We recommend that future research explore the application of hybrid models incorporating both traditional and machine learning approaches to multivariate time-series forecasting by incorporating additional environmental variables such as precipitation, temperature, and land use changes to increase model accuracy and reliability.

5 Conclusion

The present study investigated streamflow forecasting in the Sobat River through a combination of the SARIMA and Prophet models, and developed a hybrid SARIMA-Prophet model. By leveraging the complementary strengths of the individual SARIMA and Prophet models, the study aimed to improve predictive accuracy and robustness of the models by integrating them into a hybrid SARIMA-Prophet model. With a comprehensive residual analysis and evaluation with key performance metrics, our study demonstrated two key findings.

  1. 1.

    While Prophet slightly edged over SARIMA in terms of accuracy and reducing large errors, both models effectively captured overall trends and seasonal patterns in the streamflow data. However, both models displayed limitations in handling extreme values and short-term fluctuations.

  2. 2.

    By integrating the SARIMA and Prophet models, the hybrid approach minimized residual variability and reduced extreme errors. The distribution of the residuals from the hybrid model was closer to a normal distribution, showing no significant autocorrelation, thereby suggesting that the hybrid model managed long-term patterns and short-term fluctuations more effectively.

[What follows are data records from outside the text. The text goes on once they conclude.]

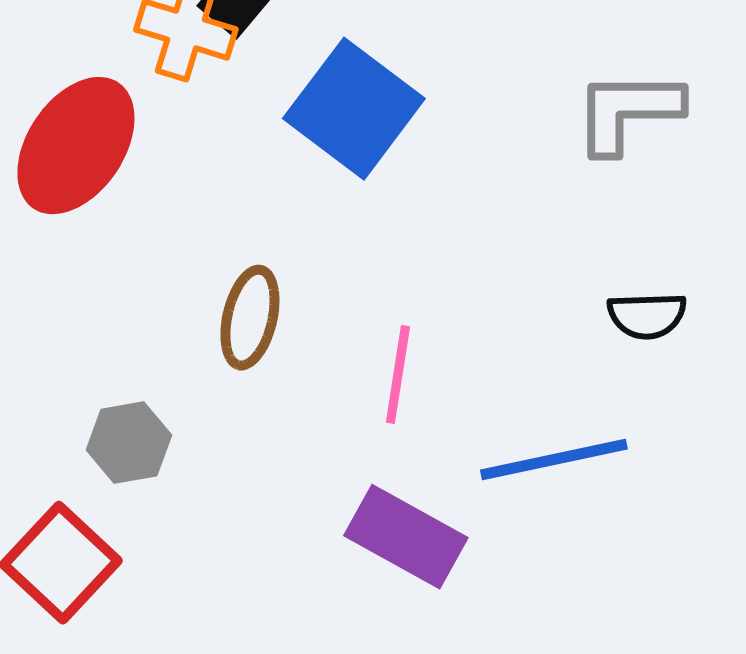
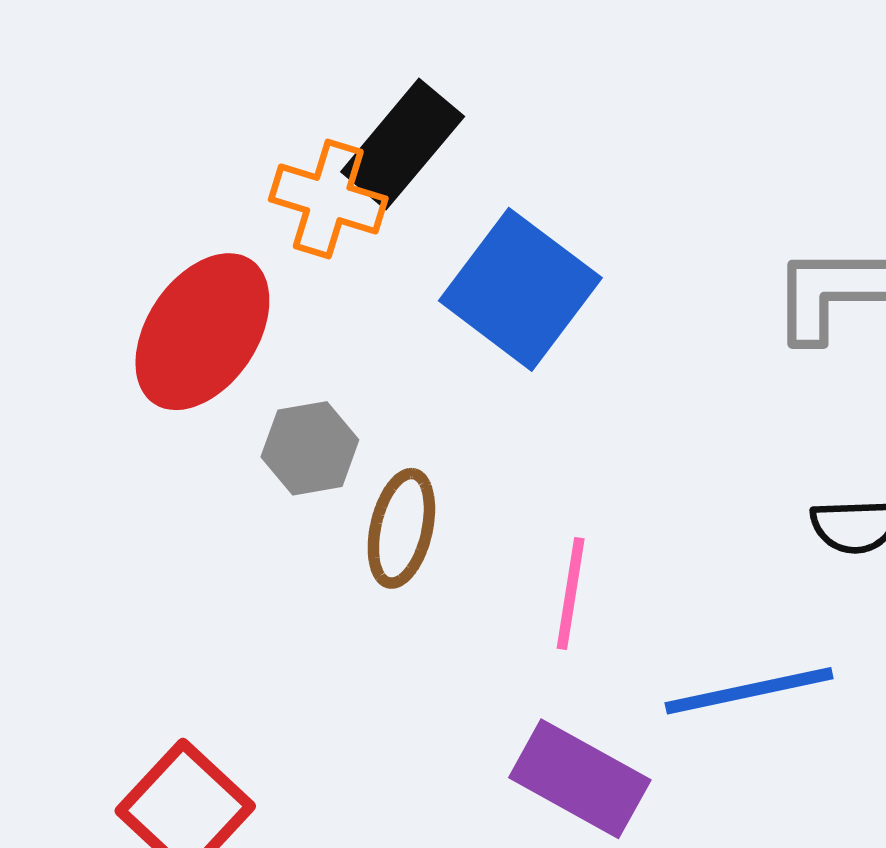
gray hexagon: (129, 443) -> (310, 448), moved

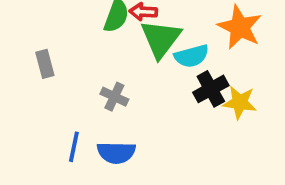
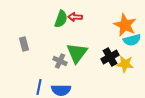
green triangle: (161, 39) -> (77, 53), moved
cyan semicircle: (192, 56) -> (132, 40), moved

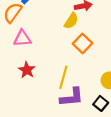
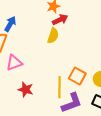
orange square: (82, 43) -> (77, 76), moved

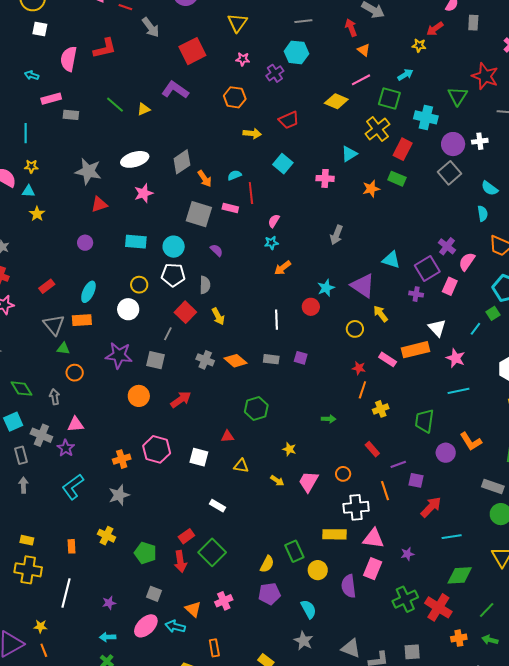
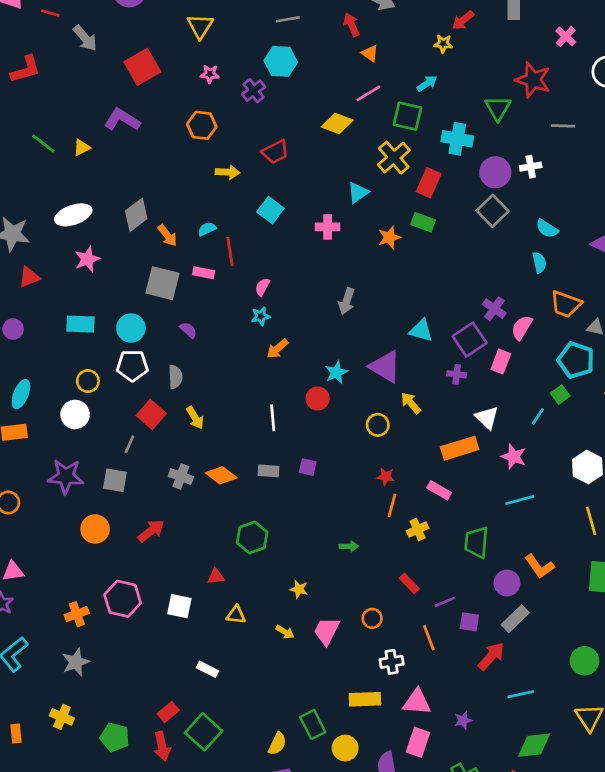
pink rectangle: (388, 359) -> (439, 490), moved
gray rectangle: (493, 486) -> (515, 619), moved, turned -60
white cross: (356, 507) -> (392, 662), size x0.7

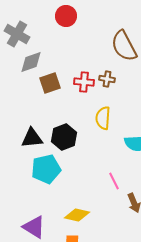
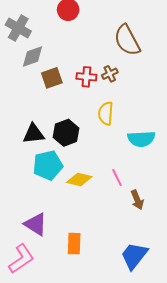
brown cross: (107, 79) -> (110, 74), turned -35
yellow diamond: (77, 215) -> (79, 180), moved

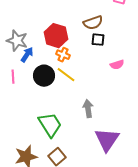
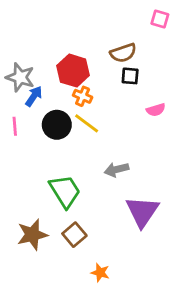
gray arrow: (88, 109) -> (116, 170), turned -96

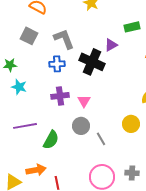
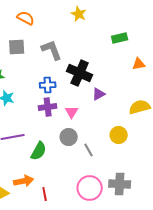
gray square: (29, 36) -> (17, 47), turned -30
purple triangle: (111, 45) -> (99, 94), moved
blue cross: (57, 64) -> (48, 85), moved
gray cross: (132, 173) -> (120, 184), size x1.5

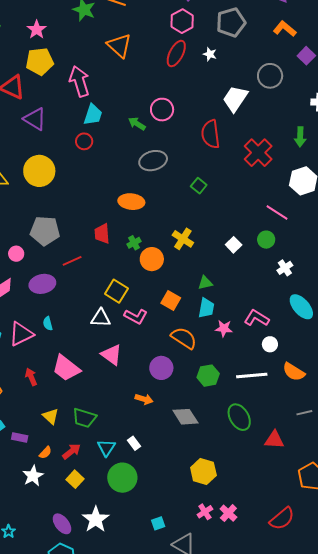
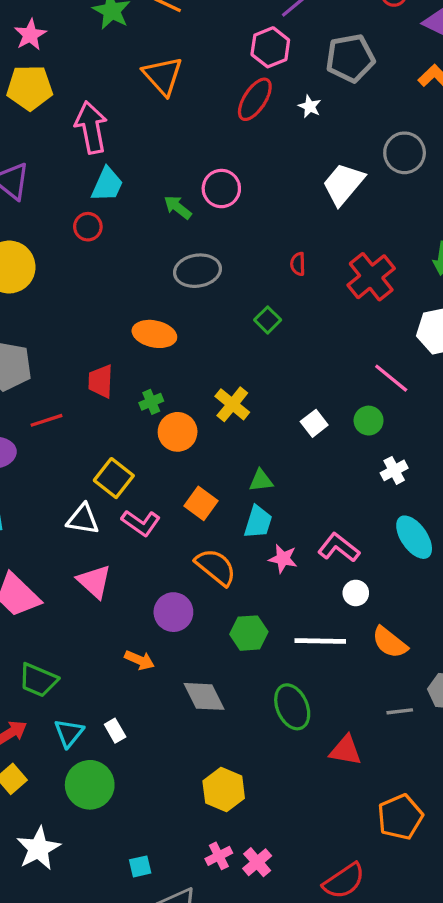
red semicircle: (211, 134) -> (298, 264), moved, size x0.5

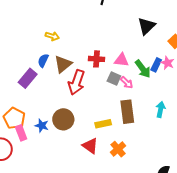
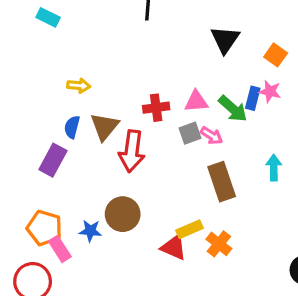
gray square: (114, 78) -> (190, 133), turned -32
yellow rectangle: (103, 124) -> (190, 229), moved

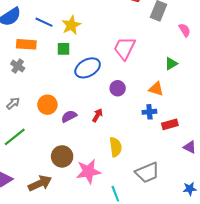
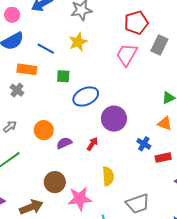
yellow star: (71, 25) -> (78, 42), moved
pink trapezoid: (124, 48) -> (127, 55), moved
purple circle: (118, 88) -> (114, 119), size x1.6
orange triangle: (156, 89) -> (165, 123), moved
blue cross: (149, 112) -> (144, 144), turned 32

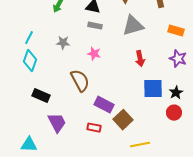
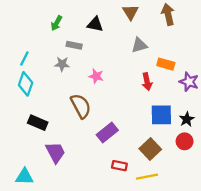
gray rectangle: (95, 26) -> (74, 45), moved
gray triangle: (133, 26) -> (139, 45), size x0.7
orange rectangle: (176, 31) -> (166, 64), moved
purple rectangle: (104, 105) -> (107, 132), turned -66
brown square: (123, 120) -> (150, 149), moved
red rectangle: (94, 128) -> (119, 166), moved

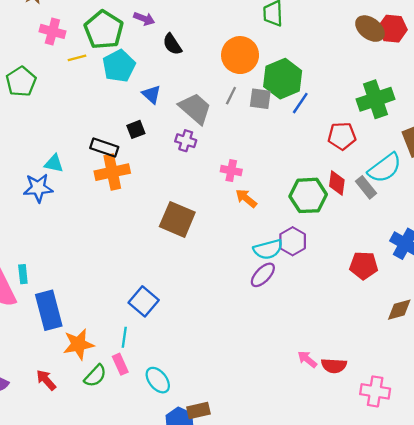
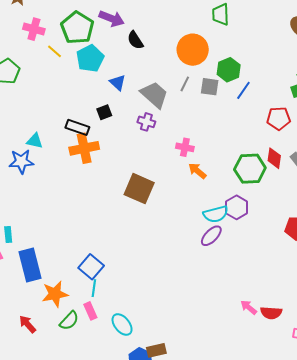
purple arrow: (144, 19) -> (112, 18), size x1.4
yellow line: (77, 58) -> (55, 51), turned 56
green hexagon: (283, 79) -> (229, 70), size x0.7
blue square: (144, 301) -> (91, 267), moved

By combining the linear and seasonal pattern-capturing abilities of SARIMA with the flexibility and robustness of Prophet in handling nonlinear trends and complex seasonality, the hybrid SARIMA-Prophet approach contributes to the literature where hybrid models are increasingly being designed to enhance prediction accuracy and reliability, particularly for streamflow forecasting. Due to their ease of use and less computational demands and robustness, we recommend the adoption of hybrid models that combine traditional time-series models with more flexible machine learning approaches such as Prophet and other complex models, to enhance predictive accuracy and robustness.